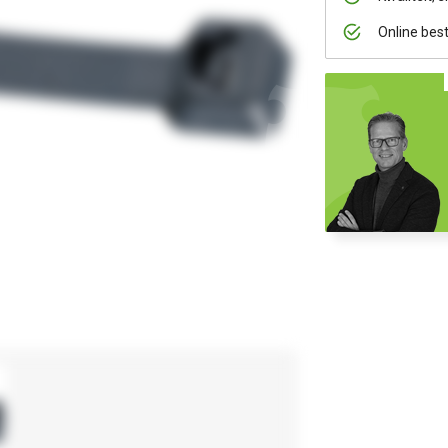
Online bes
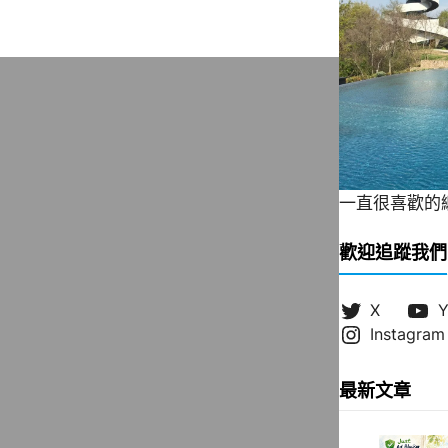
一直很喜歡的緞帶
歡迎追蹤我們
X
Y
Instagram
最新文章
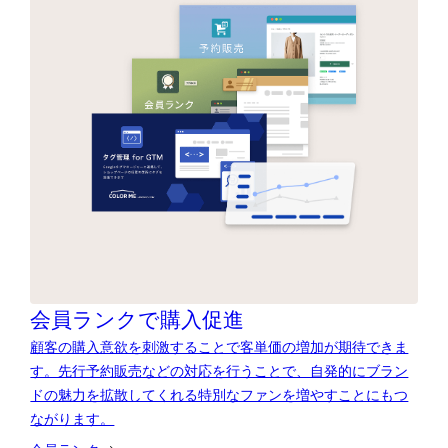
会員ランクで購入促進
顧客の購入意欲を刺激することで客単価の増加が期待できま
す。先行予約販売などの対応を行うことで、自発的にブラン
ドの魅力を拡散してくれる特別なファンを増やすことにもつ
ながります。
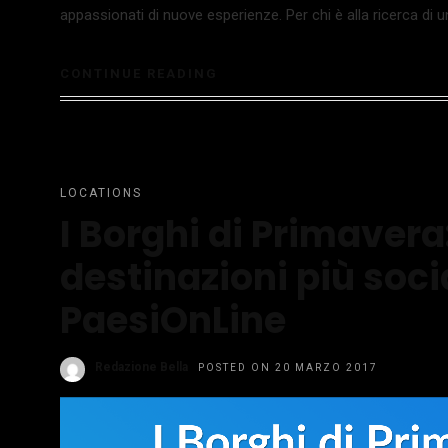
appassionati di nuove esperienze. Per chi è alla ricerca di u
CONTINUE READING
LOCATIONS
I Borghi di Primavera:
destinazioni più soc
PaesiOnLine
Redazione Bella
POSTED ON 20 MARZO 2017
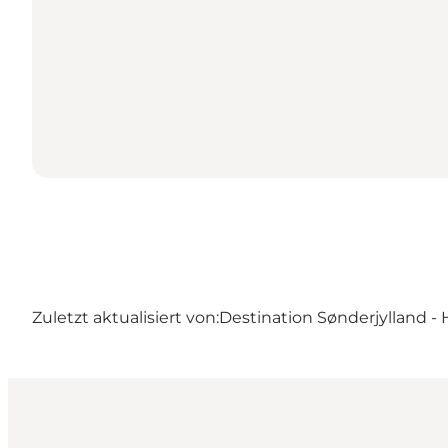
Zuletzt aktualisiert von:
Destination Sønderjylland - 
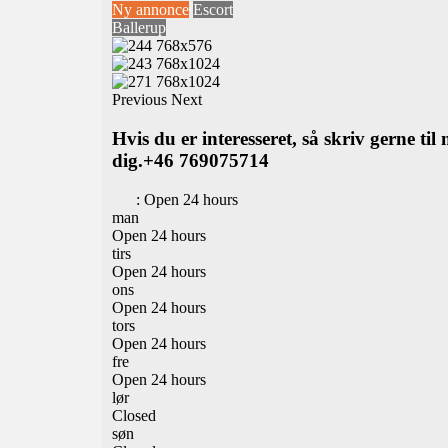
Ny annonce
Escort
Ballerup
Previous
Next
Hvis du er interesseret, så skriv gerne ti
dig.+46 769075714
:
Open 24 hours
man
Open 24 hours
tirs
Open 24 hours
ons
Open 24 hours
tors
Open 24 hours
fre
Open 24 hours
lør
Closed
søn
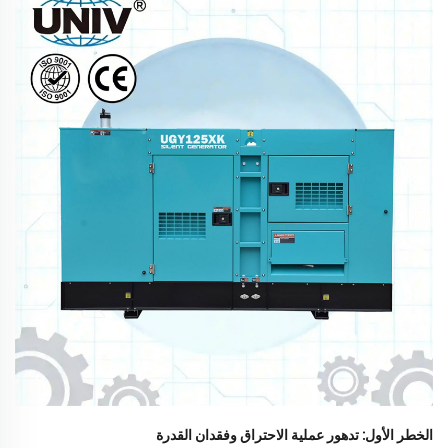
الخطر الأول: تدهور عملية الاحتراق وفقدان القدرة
▬▬▬▬▬▬▬▬▬▬
Output the full listing verbatim, but drop the images.

FINISHED TASK -
Online bes
一直很喜歡的緞帶
歡迎追蹤我們
X
Y
Instagram
最新文章
会員ランクで購入促進
顧客の購入意欲を刺激することで客単価の増加が期待できま
す。先行予約販売などの対応を行うことで、自発的にブラン
ドの魅力を拡散してくれる特別なファンを増やすことにもつ
ながります。
appassionati di nuove esperienze. Per chi è alla ricerca di u
CONTINUE READING
LOCATIONS
I Borghi di Primavera:
destinazioni più soc
PaesiOnLine
Redazione Bella
POSTED ON 20 MARZO 2017
Zuletzt aktualisiert von:
Destination Sønderjylland - 
Ny annonce
Escort
Ballerup
Previous
Next
Hvis du er interesseret, så skriv gerne ti
dig.+46 769075714
:
Open 24 hours
man
Open 24 hours
tirs
Open 24 hours
ons
Open 24 hours
tors
Open 24 hours
fre
Open 24 hours
lør
Closed
søn
الخطر الأول: تدهور عملية الاحتراق وفقدان القدرة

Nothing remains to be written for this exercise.